# Foster carers urgently needed in Devon and Somerset Areas



## lastangel (Feb 4, 2009)

We are always in urgent need of foster carers, we cover all veterinary costs. We ask if foster carers can cover the cost of food, but if it isn't possible, we will cover that too.

We are in particular need of foster carers in the devon and somerset areas. We provide support and advice throughout the entire fostering process. If you think you can help, please email [email protected] for a pre-fostering application. All prospective foster carers will be required to have a pre-fostering home check.

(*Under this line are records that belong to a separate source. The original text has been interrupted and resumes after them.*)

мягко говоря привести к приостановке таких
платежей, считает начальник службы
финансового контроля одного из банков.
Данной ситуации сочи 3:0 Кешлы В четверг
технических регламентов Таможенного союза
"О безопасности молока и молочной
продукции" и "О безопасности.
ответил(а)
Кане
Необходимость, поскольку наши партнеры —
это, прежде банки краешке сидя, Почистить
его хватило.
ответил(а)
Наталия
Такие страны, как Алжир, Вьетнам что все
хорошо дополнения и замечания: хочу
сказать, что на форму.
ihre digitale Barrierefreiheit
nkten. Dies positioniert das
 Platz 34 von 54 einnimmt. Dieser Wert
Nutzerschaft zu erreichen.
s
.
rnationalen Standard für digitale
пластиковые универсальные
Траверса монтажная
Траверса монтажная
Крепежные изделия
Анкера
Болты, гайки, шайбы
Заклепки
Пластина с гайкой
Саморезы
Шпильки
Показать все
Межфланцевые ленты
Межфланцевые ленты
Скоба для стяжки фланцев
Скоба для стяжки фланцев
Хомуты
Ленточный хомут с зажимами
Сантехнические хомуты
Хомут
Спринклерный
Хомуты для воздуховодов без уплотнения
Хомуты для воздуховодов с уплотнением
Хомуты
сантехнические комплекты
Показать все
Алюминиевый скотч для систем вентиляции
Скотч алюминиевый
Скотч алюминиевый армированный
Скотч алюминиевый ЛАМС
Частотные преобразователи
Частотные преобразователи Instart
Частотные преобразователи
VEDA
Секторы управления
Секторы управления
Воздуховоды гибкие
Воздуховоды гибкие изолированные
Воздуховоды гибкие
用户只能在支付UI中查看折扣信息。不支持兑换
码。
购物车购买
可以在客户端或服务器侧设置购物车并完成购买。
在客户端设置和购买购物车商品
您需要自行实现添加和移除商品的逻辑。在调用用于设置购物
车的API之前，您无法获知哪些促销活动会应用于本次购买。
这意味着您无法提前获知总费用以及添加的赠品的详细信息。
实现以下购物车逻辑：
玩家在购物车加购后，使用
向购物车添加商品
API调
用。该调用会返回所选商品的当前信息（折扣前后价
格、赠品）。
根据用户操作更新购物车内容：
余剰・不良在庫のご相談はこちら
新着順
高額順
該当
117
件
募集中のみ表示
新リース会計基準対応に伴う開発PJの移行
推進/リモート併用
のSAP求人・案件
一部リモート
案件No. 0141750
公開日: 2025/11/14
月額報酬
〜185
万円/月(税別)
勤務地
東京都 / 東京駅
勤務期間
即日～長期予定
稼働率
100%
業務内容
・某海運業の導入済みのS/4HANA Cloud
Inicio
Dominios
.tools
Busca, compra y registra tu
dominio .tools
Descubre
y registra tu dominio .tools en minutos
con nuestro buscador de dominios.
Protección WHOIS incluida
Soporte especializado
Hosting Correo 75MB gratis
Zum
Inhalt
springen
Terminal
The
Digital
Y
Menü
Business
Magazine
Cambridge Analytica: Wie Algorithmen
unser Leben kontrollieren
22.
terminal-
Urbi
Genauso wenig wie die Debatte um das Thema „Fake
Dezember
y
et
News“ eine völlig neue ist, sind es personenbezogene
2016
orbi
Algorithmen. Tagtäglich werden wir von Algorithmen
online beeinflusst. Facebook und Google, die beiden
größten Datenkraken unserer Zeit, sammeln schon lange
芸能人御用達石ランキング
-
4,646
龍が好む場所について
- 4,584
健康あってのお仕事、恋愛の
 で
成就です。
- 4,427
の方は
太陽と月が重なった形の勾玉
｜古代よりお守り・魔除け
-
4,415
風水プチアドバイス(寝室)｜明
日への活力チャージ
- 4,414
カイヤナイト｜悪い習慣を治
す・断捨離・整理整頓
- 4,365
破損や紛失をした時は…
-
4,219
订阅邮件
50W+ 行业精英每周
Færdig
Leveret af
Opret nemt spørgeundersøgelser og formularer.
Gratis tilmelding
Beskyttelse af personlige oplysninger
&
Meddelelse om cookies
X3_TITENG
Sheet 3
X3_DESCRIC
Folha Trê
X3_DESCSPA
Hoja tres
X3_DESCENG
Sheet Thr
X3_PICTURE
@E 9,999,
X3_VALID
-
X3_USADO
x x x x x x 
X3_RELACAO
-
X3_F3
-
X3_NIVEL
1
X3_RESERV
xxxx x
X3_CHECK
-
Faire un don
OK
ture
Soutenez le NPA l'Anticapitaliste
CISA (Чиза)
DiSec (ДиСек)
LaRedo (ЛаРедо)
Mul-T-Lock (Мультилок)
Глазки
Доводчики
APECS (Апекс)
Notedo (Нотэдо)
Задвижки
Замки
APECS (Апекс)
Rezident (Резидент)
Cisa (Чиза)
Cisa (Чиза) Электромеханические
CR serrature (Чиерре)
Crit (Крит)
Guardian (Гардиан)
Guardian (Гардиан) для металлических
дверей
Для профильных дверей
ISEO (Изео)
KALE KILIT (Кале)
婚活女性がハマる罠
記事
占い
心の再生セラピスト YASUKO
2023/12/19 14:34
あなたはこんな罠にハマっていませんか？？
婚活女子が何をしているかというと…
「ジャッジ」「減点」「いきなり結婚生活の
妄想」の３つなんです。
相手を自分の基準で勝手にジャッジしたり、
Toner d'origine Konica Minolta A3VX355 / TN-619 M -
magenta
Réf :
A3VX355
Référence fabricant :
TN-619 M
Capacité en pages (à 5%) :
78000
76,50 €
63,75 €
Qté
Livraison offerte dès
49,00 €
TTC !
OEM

Website: Once Loved Dog Rescue
Email: [email protected]
Thank you 
Cathy


----------



## lastangel (Feb 4, 2009)

Please get in touch if you can help. We are absolutely desperate for foster carers. We will cover all costs for foster carers. You needn't live in Devon or Somerset to foster for us, that's just an ideal. Please can you help?
Thank you.


----------



## SpringerHusky (Nov 6, 2008)

Good luck, wish I could but mum would have a fit, I work and Maya is untrustworthy with new dogs and hates staffs also.

Good luck


----------



## Katie&Cody (Dec 4, 2008)

As above, I would love to but with cody being so young and me working part time i dont think it would work... I will pass the word around tho!!

Keep up the good work!


----------